** Opening DATASET ENTRIES block **
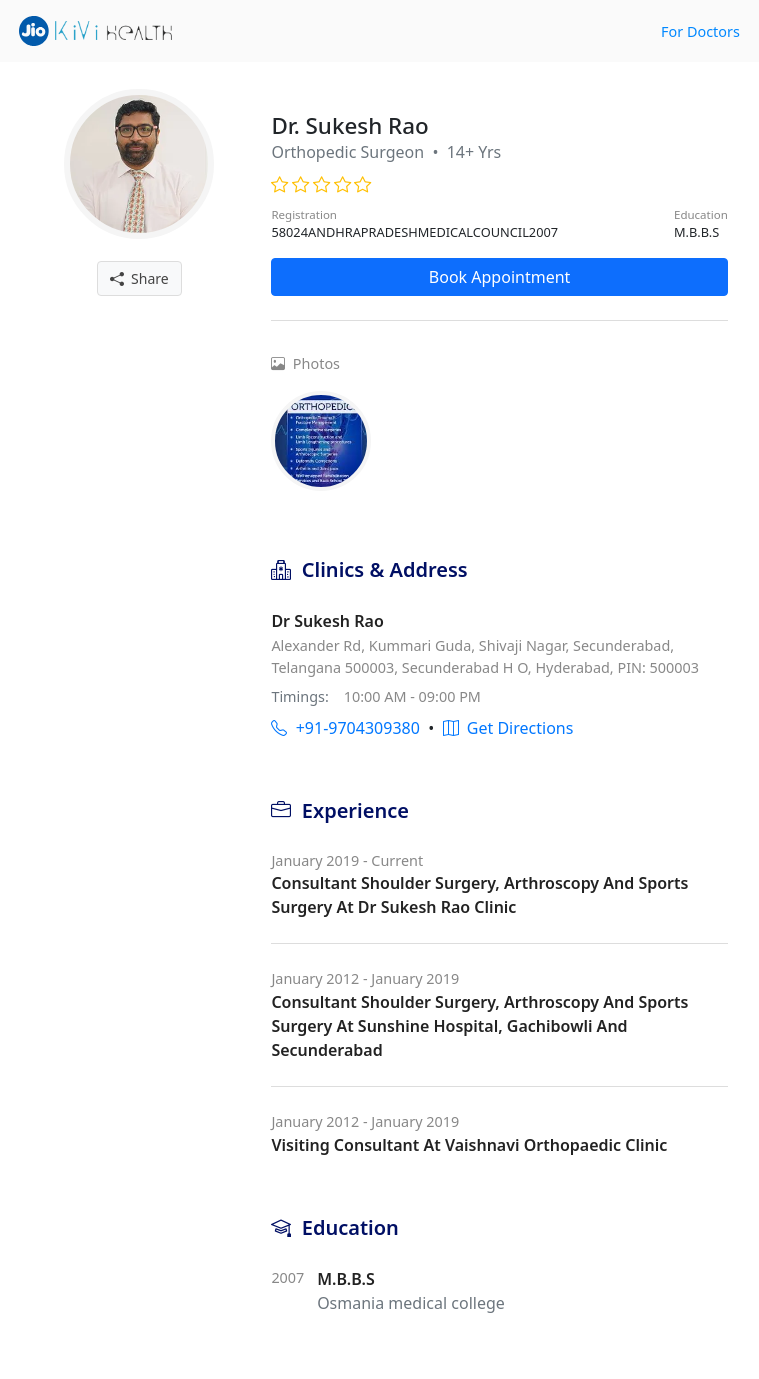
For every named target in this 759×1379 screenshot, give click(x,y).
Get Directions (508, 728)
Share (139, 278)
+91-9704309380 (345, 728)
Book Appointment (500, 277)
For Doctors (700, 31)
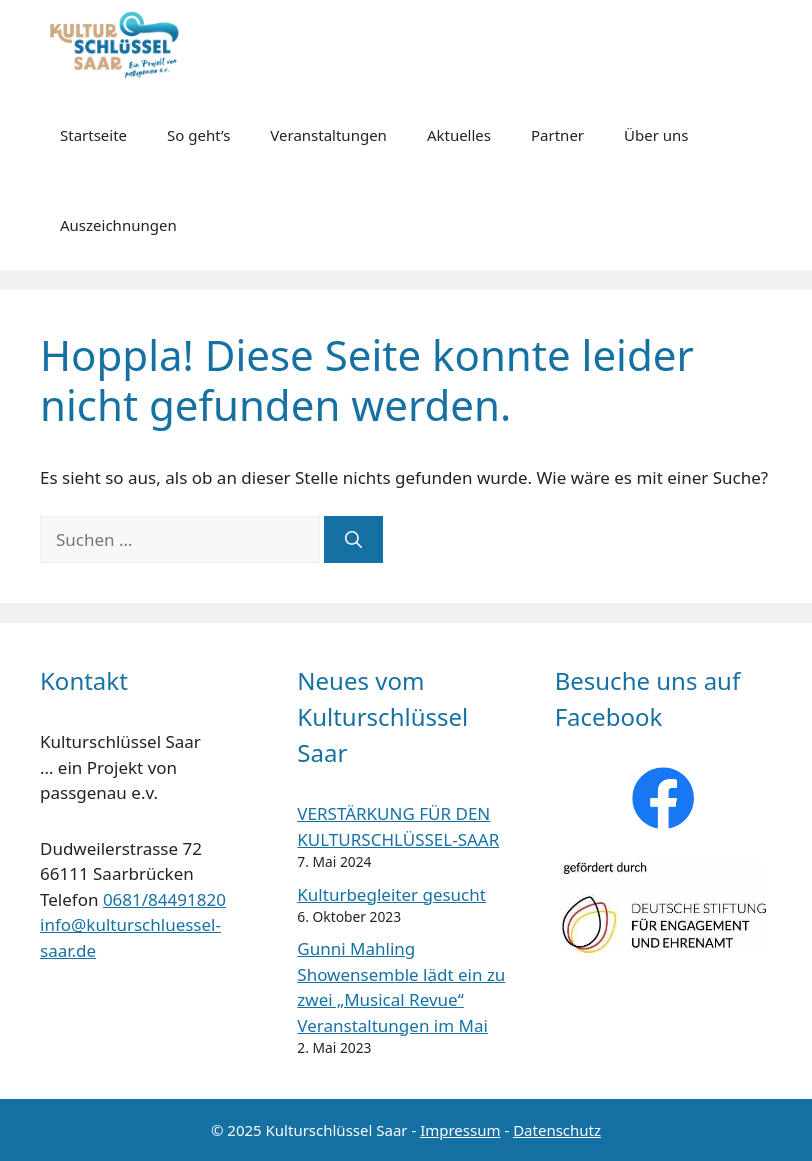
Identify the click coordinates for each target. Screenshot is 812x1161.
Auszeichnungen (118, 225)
** Closing DATASET ENTRIES block **
- PROBLEM STATEMENT: What is the number of lines in the data that include "click"? Answer with that number alone.

- YOUR SOLUTION: 2